Since VEBA functionality benefits from structure, it's good to have a list of identifiers that you can use for for-loops. In the examples, it will be the following: identifiers.list

However, for datasets with metagenomics and metatranscriptomics it's often useful to have a master list identifiers.list and separate identifiers.dna.list and identifiers.rna.list for metagenomic and metatranscriptomic samples, respectively.

Our VEBA project directory is going to be veba_output and each step will be in a subdirectory.

  • e.g., veba_output/preprocess will have all of the preprocessed reads.

In the workflows that work on specific samples, there will be sample subdirectories.

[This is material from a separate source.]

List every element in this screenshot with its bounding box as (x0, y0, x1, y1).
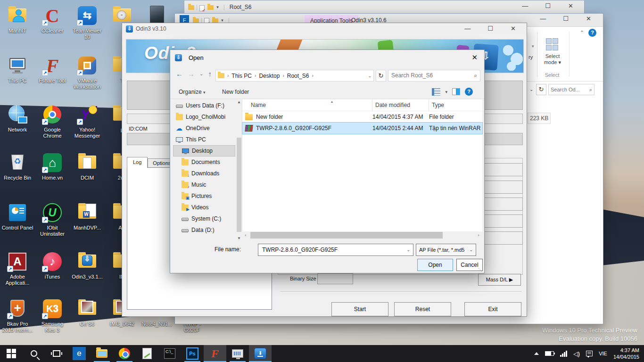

  • e.g., veba_output/preprocess/SRR17458603/output, veba_output/preprocess/SRR17458606/output , ...
  • e.g., veba_output/assembly/SRR17458603/output , veba_output/assembly/SRR17458606/output , ...

Many of these jobs should be run using a job scheduler like SunGridEngine or SLURM. This resource is useful for converting commands between SunGridEnginer and SLURM. I've used both and these are adaptations of the submission commands you can use as a template:

# Let's create some informative name. Remember we are going to create a lot of jobs and log files for the different workflows if you have multiple samples
N=preprocessing__${ID}
	
CMD="some command we want to run"
	
# SunGridEngine:
qsub -o logs/${N}.o -e logs/${N}.e -cwd -N ${N} -j y -pe threaded ${N_JOBS} "${CMD}"
	
# SLURM:
sbatch -J ${N} -N 1 -c ${N_JOBS} --ntasks-per-node=1 -o logs/${N}.o -e logs/${N}.e --export=ALL -t 12:00:00 --mem=20G --wrap="${CMD}"

Available walkthroughs:


Coming Soon:

  • Workflow for low-depth samples with no bins
  • Workflow for ASV detection from short-read amplicons
  • Workflows for integrating 3rd party software with VEBA:
    • Using EukHeist for eukaryotic binning followed by VEBA for mapping and annotation.
    • Using EukMetaSanity for modeling genes for eukaryotic genomes recovered with VEBA.

Notes:
  • The final output files are in the output subdirectory and to avoid redundant files many of these symlinked from the intermediate directory. This can cause issues if you are using a "scratch" directory where the files are deleted after a certain amount of time. If you have a crontab set up, make sure it also touches symlinks and not just files.
  • You'll need to adjust the memory and time for different jobs. Assembly will take much longer than preprocessing. Annotation will require more memory than mapping.